Recognizing that the outlook for petroleum demand is lower requires a mindset change for oil company CEOs; something we sense is just now beginning to sink in. While oil CEOs talk about lowered production growth forecasts as a result of low oil prices and the forced reductions in their capital spending plans, recognition that there are substantial low-cost oil reserves in the world held by countries desperate for income is beginning to resonate. Zero production growth in a declining demand business may not be the worst outcome for oil companies. Without production volume growth, maximizing profitability becomes even more important. Determining how to organize and manage a company in this new black-swan-world of shrinking oil demand will be the real challenge.
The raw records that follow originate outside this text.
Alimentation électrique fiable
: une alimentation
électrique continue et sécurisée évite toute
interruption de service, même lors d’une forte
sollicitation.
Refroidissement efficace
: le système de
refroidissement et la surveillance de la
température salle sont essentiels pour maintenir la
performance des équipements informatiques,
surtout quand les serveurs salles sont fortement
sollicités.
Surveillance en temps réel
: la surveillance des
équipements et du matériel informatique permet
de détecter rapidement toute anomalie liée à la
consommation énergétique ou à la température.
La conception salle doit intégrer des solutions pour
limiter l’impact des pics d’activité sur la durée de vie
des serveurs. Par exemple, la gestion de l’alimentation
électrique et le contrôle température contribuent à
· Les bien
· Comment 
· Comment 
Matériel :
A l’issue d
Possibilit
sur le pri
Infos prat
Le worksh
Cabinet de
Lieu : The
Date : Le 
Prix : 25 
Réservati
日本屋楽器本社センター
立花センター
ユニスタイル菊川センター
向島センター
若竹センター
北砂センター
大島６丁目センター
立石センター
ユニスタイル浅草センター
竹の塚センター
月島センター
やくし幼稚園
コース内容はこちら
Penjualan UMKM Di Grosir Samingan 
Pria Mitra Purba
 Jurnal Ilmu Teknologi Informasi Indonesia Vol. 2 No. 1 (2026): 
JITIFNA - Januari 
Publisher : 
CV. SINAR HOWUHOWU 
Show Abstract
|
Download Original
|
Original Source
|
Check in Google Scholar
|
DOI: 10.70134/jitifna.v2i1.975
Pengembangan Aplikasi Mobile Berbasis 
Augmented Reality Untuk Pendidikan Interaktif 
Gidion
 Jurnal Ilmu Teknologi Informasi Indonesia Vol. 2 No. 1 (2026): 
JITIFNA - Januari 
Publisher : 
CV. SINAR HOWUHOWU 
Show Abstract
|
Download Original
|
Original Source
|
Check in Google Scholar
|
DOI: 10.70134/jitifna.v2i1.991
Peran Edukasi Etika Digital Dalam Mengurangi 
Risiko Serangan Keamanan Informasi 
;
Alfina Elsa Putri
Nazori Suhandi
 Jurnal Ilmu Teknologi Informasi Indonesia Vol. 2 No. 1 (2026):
Here is a link to the full report.
I have not previously seen historic figures for how expectations of demand growth have inflated over the last decade. We know that China’s booming steel industry encouraged new mines to open and existing iron-ore miners to increase supply. The exact same thing happened in the energy market and the problem now is that those demand growth forecasts have to be recast in the light of China’s moderating growth rate and the increasingly efficient use of energy on a global basis.
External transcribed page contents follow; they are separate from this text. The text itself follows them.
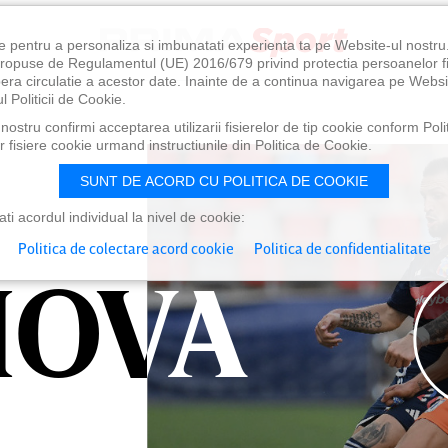
e pentru a personaliza si imbunatati experienta ta pe Website-ul nostr
i propuse de Regulamentul (UE) 2016/679 privind protectia persoanelor f
ibera circulatie a acestor date. Inainte de a continua navigarea pe Websi
l Politicii de Cookie.
ostru confirmi acceptarea utilizarii fisierelor de tip cookie conform Polit
 fisiere cookie urmand instructiunile din Politica de Cookie.
SUNT DE ACORD CU POLITICA DE COOKIE
i acordul individual la nivel de cookie:
Politica de colectare acord cookie
Politica de confidentialitate
IOVA
IOVA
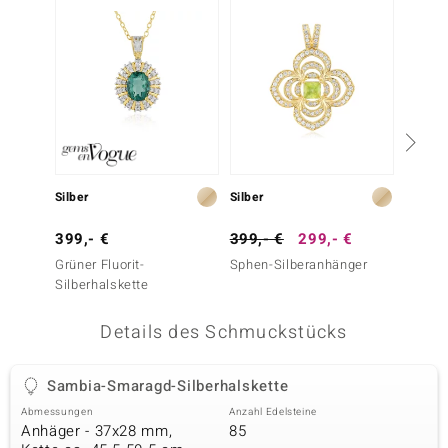
 JUWELO
remonti
uca
no Collection
ENTS BY DE MELO
Silber
Silber
Silber
va
399,- €
399,- €
299,- €
399,-
Grüner Fluorit-
Sphen-Silberanhänger
Sambi
otenier
Silberhalskette
Silber
 1894 Collection
Details des Schmuckstücks
Sambia-Smaragd-Silberhalskette
ana
Abmessungen
Anzahl Edelsteine
Anhäger - 37x28 mm,
85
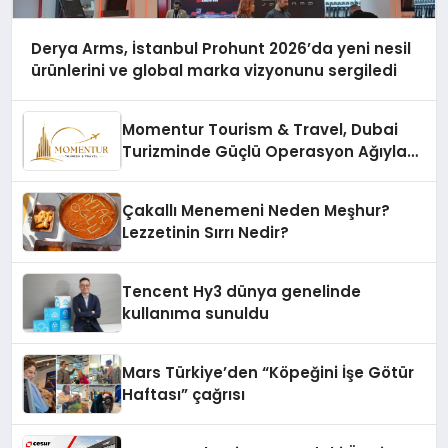
Derya Arms, İstanbul Prohunt 2026’da yeni nesil
ürünlerini ve global marka vizyonunu sergiledi
Momentur Tourism & Travel, Dubai
Turizminde Güçlü Operasyon Ağıyla
Fark Yaratıyor
Çakallı Menemeni Neden Meşhur?
Lezzetinin Sırrı Nedir?
Tencent Hy3 dünya genelinde
kullanıma sunuldu
Mars Türkiye’den “Köpeğini İşe Götür
Haftası” çağrısı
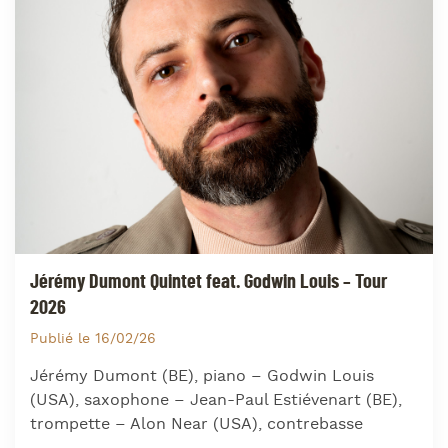
Jérémy Dumont Quintet feat. Godwin Louis – Tour
2026
Publié le 16/02/26
Jérémy Dumont (BE), piano – Godwin Louis
(USA), saxophone – Jean-Paul Estiévenart (BE),
trompette – Alon Near (USA), contrebasse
This energy cycle is unlike any of that have gone before because new sources of supply that are independent of extraction are now emerging. Our economy is based on growth and that growth requires energy. However energy does not have to be oil-based and that is clearly different from any boom to bust cycle in living memory.
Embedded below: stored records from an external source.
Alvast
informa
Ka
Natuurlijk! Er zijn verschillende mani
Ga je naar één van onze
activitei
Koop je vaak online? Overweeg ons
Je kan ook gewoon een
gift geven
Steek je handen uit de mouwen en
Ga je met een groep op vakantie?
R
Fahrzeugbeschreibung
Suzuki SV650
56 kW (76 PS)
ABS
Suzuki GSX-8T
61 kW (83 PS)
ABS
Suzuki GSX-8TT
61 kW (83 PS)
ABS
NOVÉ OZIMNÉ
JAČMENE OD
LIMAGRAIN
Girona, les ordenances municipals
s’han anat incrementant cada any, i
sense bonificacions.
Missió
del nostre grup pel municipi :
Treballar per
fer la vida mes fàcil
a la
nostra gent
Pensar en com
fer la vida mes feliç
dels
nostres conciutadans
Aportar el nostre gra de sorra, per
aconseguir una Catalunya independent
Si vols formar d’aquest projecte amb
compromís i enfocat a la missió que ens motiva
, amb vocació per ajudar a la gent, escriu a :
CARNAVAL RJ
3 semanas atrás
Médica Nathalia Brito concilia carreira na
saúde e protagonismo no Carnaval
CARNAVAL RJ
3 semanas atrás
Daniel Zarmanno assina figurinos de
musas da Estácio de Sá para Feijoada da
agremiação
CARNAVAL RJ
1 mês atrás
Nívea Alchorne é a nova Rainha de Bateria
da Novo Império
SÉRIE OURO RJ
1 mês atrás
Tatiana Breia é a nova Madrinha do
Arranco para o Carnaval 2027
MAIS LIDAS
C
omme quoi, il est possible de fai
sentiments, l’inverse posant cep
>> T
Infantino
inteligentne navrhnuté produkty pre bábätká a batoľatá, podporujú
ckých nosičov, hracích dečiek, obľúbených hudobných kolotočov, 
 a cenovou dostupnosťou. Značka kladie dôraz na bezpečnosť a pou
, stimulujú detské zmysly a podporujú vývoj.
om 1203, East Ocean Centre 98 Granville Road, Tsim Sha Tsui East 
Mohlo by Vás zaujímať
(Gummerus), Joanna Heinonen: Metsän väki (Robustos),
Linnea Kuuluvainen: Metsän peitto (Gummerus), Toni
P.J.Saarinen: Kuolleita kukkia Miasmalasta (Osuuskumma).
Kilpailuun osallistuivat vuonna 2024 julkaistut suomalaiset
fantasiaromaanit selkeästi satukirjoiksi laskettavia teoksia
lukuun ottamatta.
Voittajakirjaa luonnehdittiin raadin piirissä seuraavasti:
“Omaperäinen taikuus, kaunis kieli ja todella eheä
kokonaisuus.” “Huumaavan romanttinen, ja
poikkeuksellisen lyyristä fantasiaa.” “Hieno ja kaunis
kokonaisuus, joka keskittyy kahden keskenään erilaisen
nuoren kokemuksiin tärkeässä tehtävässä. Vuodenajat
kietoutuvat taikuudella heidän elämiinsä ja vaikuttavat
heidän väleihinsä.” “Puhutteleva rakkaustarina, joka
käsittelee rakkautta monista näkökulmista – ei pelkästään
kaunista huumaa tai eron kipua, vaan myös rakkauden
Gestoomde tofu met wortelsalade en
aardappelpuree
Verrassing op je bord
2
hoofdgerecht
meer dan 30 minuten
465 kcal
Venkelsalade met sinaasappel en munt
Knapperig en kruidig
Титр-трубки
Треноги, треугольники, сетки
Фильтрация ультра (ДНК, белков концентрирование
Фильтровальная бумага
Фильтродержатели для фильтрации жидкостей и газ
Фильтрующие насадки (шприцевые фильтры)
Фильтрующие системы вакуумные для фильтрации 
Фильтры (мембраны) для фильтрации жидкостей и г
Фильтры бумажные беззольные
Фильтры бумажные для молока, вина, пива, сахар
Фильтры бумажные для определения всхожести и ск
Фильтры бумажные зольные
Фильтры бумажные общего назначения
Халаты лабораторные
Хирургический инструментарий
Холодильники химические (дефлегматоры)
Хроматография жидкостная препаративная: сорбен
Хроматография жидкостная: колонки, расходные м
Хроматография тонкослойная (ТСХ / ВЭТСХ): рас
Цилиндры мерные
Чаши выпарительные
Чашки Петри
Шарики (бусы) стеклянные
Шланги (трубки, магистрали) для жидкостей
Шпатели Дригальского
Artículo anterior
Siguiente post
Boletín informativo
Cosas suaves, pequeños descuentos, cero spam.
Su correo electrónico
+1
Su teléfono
We can conservatively estimate that prices need to be between $50 and $60 to encourage new supply back into the market and the prices are uneconomic for all but the most established producers in the mid $25 area. Brent crude rallied for eight of the last ten sessions and has unwound the majority of the oversold condition relative to the trend mean. The first reaction following the rebound from the January low was approximately $6.50. Today’s high was around $41.50 so a decline to $35 would represent an orderly pullback and the rebound could still be considered intact. A sustained move above the MA will be required to break the medium-term downtrend and to indicate a return to demand dominance beyond short covering.